## Task brief
Every record must be written out once more, with nothing added or omitted.

## Dataset records
....................

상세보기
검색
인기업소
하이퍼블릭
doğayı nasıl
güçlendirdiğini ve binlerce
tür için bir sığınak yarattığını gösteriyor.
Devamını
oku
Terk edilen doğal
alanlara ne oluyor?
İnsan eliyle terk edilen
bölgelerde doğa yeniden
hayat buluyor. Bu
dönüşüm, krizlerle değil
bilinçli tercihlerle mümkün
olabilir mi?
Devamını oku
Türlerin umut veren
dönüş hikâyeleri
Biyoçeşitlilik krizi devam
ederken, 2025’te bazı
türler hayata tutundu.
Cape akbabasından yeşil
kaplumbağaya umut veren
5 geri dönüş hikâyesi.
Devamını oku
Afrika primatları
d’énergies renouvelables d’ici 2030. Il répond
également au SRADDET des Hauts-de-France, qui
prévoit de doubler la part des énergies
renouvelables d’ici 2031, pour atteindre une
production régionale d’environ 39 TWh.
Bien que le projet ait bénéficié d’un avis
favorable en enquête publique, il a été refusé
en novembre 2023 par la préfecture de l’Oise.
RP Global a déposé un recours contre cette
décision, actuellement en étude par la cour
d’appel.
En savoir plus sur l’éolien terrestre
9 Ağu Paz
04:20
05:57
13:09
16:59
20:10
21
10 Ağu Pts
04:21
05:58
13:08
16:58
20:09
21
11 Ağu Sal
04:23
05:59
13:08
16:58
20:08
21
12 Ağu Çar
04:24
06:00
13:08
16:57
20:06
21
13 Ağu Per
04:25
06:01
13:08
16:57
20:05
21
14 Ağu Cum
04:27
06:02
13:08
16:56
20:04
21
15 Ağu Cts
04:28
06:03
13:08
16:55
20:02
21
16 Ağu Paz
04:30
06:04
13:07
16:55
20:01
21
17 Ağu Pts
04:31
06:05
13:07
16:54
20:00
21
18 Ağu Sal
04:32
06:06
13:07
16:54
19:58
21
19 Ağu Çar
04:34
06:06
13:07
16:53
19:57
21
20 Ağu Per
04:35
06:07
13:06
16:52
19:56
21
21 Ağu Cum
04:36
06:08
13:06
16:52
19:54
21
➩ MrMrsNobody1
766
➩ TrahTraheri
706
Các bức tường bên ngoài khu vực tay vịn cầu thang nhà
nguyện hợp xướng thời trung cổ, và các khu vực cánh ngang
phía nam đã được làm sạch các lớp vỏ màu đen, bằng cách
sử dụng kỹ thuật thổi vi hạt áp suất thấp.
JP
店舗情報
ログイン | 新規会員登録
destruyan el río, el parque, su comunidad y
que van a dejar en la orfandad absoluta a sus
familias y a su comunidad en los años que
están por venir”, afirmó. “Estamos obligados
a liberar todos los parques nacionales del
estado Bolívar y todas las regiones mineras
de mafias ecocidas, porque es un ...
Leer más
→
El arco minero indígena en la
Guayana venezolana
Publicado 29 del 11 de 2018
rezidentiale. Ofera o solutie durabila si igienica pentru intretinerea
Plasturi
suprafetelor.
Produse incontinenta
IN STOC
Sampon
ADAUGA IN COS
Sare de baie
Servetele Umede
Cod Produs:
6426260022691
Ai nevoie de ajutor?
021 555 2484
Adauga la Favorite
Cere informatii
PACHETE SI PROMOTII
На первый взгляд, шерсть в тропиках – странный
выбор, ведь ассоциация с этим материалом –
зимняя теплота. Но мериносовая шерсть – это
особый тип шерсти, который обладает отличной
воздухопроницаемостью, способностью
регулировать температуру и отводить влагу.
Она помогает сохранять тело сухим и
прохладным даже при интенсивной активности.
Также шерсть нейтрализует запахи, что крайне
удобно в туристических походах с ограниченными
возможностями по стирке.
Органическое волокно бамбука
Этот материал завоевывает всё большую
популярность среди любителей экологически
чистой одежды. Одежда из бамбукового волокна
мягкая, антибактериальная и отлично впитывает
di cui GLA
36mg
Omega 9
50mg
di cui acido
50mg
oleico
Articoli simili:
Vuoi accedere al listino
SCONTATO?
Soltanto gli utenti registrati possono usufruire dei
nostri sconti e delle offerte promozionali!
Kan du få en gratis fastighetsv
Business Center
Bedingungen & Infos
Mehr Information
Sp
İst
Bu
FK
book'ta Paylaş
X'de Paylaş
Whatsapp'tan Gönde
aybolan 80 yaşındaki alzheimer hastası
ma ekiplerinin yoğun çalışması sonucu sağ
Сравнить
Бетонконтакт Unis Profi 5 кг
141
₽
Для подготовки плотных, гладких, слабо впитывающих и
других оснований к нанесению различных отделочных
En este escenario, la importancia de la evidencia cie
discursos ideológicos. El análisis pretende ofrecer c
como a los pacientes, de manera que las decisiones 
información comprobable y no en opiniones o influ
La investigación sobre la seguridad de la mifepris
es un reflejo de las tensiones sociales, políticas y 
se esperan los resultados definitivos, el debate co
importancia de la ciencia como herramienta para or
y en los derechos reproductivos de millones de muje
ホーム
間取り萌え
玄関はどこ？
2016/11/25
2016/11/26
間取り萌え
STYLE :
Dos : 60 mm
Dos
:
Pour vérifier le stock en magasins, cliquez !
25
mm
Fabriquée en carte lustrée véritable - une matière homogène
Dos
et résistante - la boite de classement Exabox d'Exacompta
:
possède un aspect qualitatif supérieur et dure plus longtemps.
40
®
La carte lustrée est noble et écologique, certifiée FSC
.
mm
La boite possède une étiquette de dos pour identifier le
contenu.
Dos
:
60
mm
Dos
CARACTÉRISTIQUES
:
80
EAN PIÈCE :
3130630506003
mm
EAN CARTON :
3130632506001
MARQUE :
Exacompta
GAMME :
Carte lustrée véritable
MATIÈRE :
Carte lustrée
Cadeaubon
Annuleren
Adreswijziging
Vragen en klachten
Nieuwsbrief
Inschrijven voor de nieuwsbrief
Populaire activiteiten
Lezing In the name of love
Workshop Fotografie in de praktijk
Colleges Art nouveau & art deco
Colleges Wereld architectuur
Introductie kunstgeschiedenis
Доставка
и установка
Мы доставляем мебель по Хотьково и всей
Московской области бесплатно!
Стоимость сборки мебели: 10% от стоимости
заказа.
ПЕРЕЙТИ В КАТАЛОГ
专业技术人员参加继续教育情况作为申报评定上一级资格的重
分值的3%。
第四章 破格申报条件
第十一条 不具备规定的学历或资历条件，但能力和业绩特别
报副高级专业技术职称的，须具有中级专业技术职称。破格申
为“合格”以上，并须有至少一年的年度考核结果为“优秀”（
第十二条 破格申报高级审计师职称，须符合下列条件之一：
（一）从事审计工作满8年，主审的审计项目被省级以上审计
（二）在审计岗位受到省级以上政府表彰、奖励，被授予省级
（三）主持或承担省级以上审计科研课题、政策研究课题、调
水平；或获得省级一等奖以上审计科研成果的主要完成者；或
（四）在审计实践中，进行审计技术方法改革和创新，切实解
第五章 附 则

....................

## Solved problem
상세보기
검색
인기업소
하이퍼블릭
doğayı nasıl
güçlendirdiğini ve binlerce
tür için bir sığınak yarattığını gösteriyor.
Devamını
oku
Terk edilen doğal
alanlara ne oluyor?
İnsan eliyle terk edilen
bölgelerde doğa yeniden
hayat buluyor. Bu
dönüşüm, krizlerle değil
bilinçli tercihlerle mümkün
olabilir mi?
Devamını oku
Türlerin umut veren
dönüş hikâyeleri
Biyoçeşitlilik krizi devam
ederken, 2025’te bazı
türler hayata tutundu.
Cape akbabasından yeşil
kaplumbağaya umut veren
5 geri dönüş hikâyesi.
Devamını oku
Afrika primatları
d’énergies renouvelables d’ici 2030. Il répond
également au SRADDET des Hauts-de-France, qui
prévoit de doubler la part des énergies
renouvelables d’ici 2031, pour atteindre une
production régionale d’environ 39 TWh.
Bien que le projet ait bénéficié d’un avis
favorable en enquête publique, il a été refusé
en novembre 2023 par la préfecture de l’Oise.
RP Global a déposé un recours contre cette
décision, actuellement en étude par la cour
d’appel.
En savoir plus sur l’éolien terrestre
9 Ağu Paz
04:20
05:57
13:09
16:59
20:10
21
10 Ağu Pts
04:21
05:58
13:08
16:58
20:09
21
11 Ağu Sal
04:23
05:59
13:08
16:58
20:08
21
12 Ağu Çar
04:24
06:00
13:08
16:57
20:06
21
13 Ağu Per
04:25
06:01
13:08
16:57
20:05
21
14 Ağu Cum
04:27
06:02
13:08
16:56
20:04
21
15 Ağu Cts
04:28
06:03
13:08
16:55
20:02
21
16 Ağu Paz
04:30
06:04
13:07
16:55
20:01
21
17 Ağu Pts
04:31
06:05
13:07
16:54
20:00
21
18 Ağu Sal
04:32
06:06
13:07
16:54
19:58
21
19 Ağu Çar
04:34
06:06
13:07
16:53
19:57
21
20 Ağu Per
04:35
06:07
13:06
16:52
19:56
21
21 Ağu Cum
04:36
06:08
13:06
16:52
19:54
21
➩ MrMrsNobody1
766
➩ TrahTraheri
706
Các bức tường bên ngoài khu vực tay vịn cầu thang nhà
nguyện hợp xướng thời trung cổ, và các khu vực cánh ngang
phía nam đã được làm sạch các lớp vỏ màu đen, bằng cách
sử dụng kỹ thuật thổi vi hạt áp suất thấp.
JP
店舗情報
ログイン | 新規会員登録
destruyan el río, el parque, su comunidad y
que van a dejar en la orfandad absoluta a sus
familias y a su comunidad en los años que
están por venir”, afirmó. “Estamos obligados
a liberar todos los parques nacionales del
estado Bolívar y todas las regiones mineras
de mafias ecocidas, porque es un ...
Leer más
→
El arco minero indígena en la
Guayana venezolana
Publicado 29 del 11 de 2018
rezidentiale. Ofera o solutie durabila si igienica pentru intretinerea
Plasturi
suprafetelor.
Produse incontinenta
IN STOC
Sampon
ADAUGA IN COS
Sare de baie
Servetele Umede
Cod Produs:
6426260022691
Ai nevoie de ajutor?
021 555 2484
Adauga la Favorite
Cere informatii
PACHETE SI PROMOTII
На первый взгляд, шерсть в тропиках – странный
выбор, ведь ассоциация с этим материалом –
зимняя теплота. Но мериносовая шерсть – это
особый тип шерсти, который обладает отличной
воздухопроницаемостью, способностью
регулировать температуру и отводить влагу.
Она помогает сохранять тело сухим и
прохладным даже при интенсивной активности.
Также шерсть нейтрализует запахи, что крайне
удобно в туристических походах с ограниченными
возможностями по стирке.
Органическое волокно бамбука
Этот материал завоевывает всё большую
популярность среди любителей экологически
чистой одежды. Одежда из бамбукового волокна
мягкая, антибактериальная и отлично впитывает
di cui GLA
36mg
Omega 9
50mg
di cui acido
50mg
oleico
Articoli simili:
Vuoi accedere al listino
SCONTATO?
Soltanto gli utenti registrati possono usufruire dei
nostri sconti e delle offerte promozionali!
Kan du få en gratis fastighetsv
Business Center
Bedingungen & Infos
Mehr Information
Sp
İst
Bu
FK
book'ta Paylaş
X'de Paylaş
Whatsapp'tan Gönde
aybolan 80 yaşındaki alzheimer hastası
ma ekiplerinin yoğun çalışması sonucu sağ
Сравнить
Бетонконтакт Unis Profi 5 кг
141
₽
Для подготовки плотных, гладких, слабо впитывающих и
других оснований к нанесению различных отделочных
En este escenario, la importancia de la evidencia cie
discursos ideológicos. El análisis pretende ofrecer c
como a los pacientes, de manera que las decisiones 
información comprobable y no en opiniones o influ
La investigación sobre la seguridad de la mifepris
es un reflejo de las tensiones sociales, políticas y 
se esperan los resultados definitivos, el debate co
importancia de la ciencia como herramienta para or
y en los derechos reproductivos de millones de muje
ホーム
間取り萌え
玄関はどこ？
2016/11/25
2016/11/26
間取り萌え
STYLE :
Dos : 60 mm
Dos
:
Pour vérifier le stock en magasins, cliquez !
25
mm
Fabriquée en carte lustrée véritable - une matière homogène
Dos
et résistante - la boite de classement Exabox d'Exacompta
:
possède un aspect qualitatif supérieur et dure plus longtemps.
40
®
La carte lustrée est noble et écologique, certifiée FSC
.
mm
La boite possède une étiquette de dos pour identifier le
contenu.
Dos
:
60
mm
Dos
CARACTÉRISTIQUES
:
80
EAN PIÈCE :
3130630506003
mm
EAN CARTON :
3130632506001
MARQUE :
Exacompta
GAMME :
Carte lustrée véritable
MATIÈRE :
Carte lustrée
Cadeaubon
Annuleren
Adreswijziging
Vragen en klachten
Nieuwsbrief
Inschrijven voor de nieuwsbrief
Populaire activiteiten
Lezing In the name of love
Workshop Fotografie in de praktijk
Colleges Art nouveau & art deco
Colleges Wereld architectuur
Introductie kunstgeschiedenis
Доставка
и установка
Мы доставляем мебель по Хотьково и всей
Московской области бесплатно!
Стоимость сборки мебели: 10% от стоимости
заказа.
ПЕРЕЙТИ В КАТАЛОГ
专业技术人员参加继续教育情况作为申报评定上一级资格的重
分值的3%。
第四章 破格申报条件
第十一条 不具备规定的学历或资历条件，但能力和业绩特别
报副高级专业技术职称的，须具有中级专业技术职称。破格申
为“合格”以上，并须有至少一年的年度考核结果为“优秀”（
第十二条 破格申报高级审计师职称，须符合下列条件之一：
（一）从事审计工作满8年，主审的审计项目被省级以上审计
（二）在审计岗位受到省级以上政府表彰、奖励，被授予省级
（三）主持或承担省级以上审计科研课题、政策研究课题、调
水平；或获得省级一等奖以上审计科研成果的主要完成者；或
（四）在审计实践中，进行审计技术方法改革和创新，切实解
第五章 附 则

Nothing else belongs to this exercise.